473,800 Members | 2,640 Online
Bytes | Software Development & Data Engineering Community
+ Post

Home Posts Topics Members FAQ

Hash structure or Binary Search Tree...

I'm reposting this, as everyone went off on the "did this say c++"
tangent, when someone thought he was reading a different group. Hope I get
better results this time.

I need an efficient structure to store a counter and a series of IP
addresses. I would like to use something that's not going to slow down
once given large amounts of data. I'd like it to run as close to O(n) as
possible.

The main goal of this project is to create a daemon, which receives
data delimited by a new line, hashes the data, looks it up and increments
the associated counter. If the counter reaches a configured threshold,
send back 1 to the client, otherwise send 0.

Any comments/questions would be much appreciated...

Thank You,
Sig
Nov 14 '05 #1
7 6286
exonic wrote:
....snip ...
I need an efficient structure to store a counter and a series of
IP addresses. I would like to use something that's not going to
slow down once given large amounts of data. I'd like it to run
as close to O(n) as possible.

The main goal of this project is to create a daemon, which
receives data delimited by a new line, hashes the data, looks it
up and increments the associated counter. If the counter reaches a
configured threshold, send back 1 to the client, otherwise send 0.

Any comments/questions would be much appreciated...

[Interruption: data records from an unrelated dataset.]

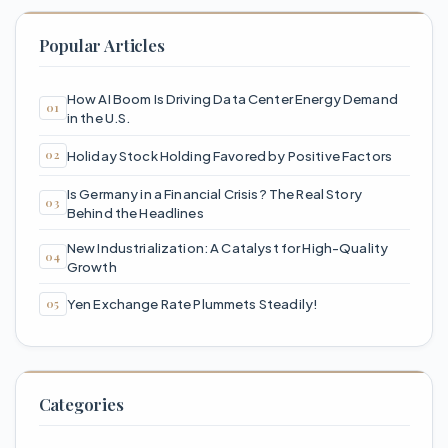
Popular Articles
How AI Boom Is Driving Data Center Energy Demand
in the U.S.
Holiday Stock Holding Favored by Positive Factors
Is Germany in a Financial Crisis? The Real Story
Behind the Headlines
New Industrialization: A Catalyst for High-Quality
Growth
Yen Exchange Rate Plummets Steadily!
Categories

You could use the hashlib.zip library. This reduces your problem
to optimizing the hash functions, and the status feedback from the
library will help you do this. It will run O(1), which is
considerably better than O(n). See:

<http://cbfalconer.home .att.net/download/>

A slight modification of the wdfreq demo program should do it.

--
Chuck F (cb********@yah oo.com) (cb********@wor ldnet.att.net)
Available for consulting/temporary embedded and systems.
<http://cbfalconer.home .att.net> USE worldnet address!
Nov 14 '05 #2
exonic wrote:
I'm reposting this, as everyone went off on the "did this say c++"
tangent, when someone thought he was reading a different group. Hope I get
better results this time.
Well, you really have a data structure/algorithm question as opposed to
a question about the C language. The newsgroup news:comp.progr amming
would be the right place to ask. (And no, the fact that you're writing
this in C is not relevant.)
I need an efficient structure to store a counter and a series of IP
addresses. I would like to use something that's not going to slow down
once given large amounts of data. I'd like it to run as close to O(n) as
possible.
O(n)? You're joking, right? ;-) You'd achieve O(n) by using a linked
list, the most naive possible approach. A balanced binary tree would
give you O(log n) -- and a hash table O(1) (though, the devil is inthe
constants).
The main goal of this project is to create a daemon, which receives
data delimited by a new line, hashes the data, looks it up and increments
the associated counter. If the counter reaches a configured threshold,
send back 1 to the client, otherwise send 0.
Daemons are also not topical here. Going to news:comp.unix. programmer
would be appropriate.
Any comments/questions would be much appreciated...

<OT>
In a situation like this, the likely access pattern of the IP addresses
can be quite significant. A web search on some of the following might be
fruitful:

Red-black trees
AVL trees
Splay trees
Skip lists
</OT>

In any event, *please* read the FAQ at:

http://www.eskimo.com/~scs/C-faq/top.html

HTH,
--ag

--
Artie Gold -- Austin, Texas

Nov 14 '05 #3
On Mon, 05 Jan 2004 11:33:09 -0500, exonic <ex****@triton. net> wrote
in comp.lang.c:
I'm reposting this, as everyone went off on the "did this say c++"
tangent, when someone thought he was reading a different group. Hope I get
better results this time.

I need an efficient structure to store a counter and a series of IP
addresses. I would like to use something that's not going to slow down
once given large amounts of data. I'd like it to run as close to O(n) as
possible.

The main goal of this project is to create a daemon, which receives
data delimited by a new line, hashes the data, looks it up and increments
the associated counter. If the counter reaches a configured threshold,
send back 1 to the client, otherwise send 0.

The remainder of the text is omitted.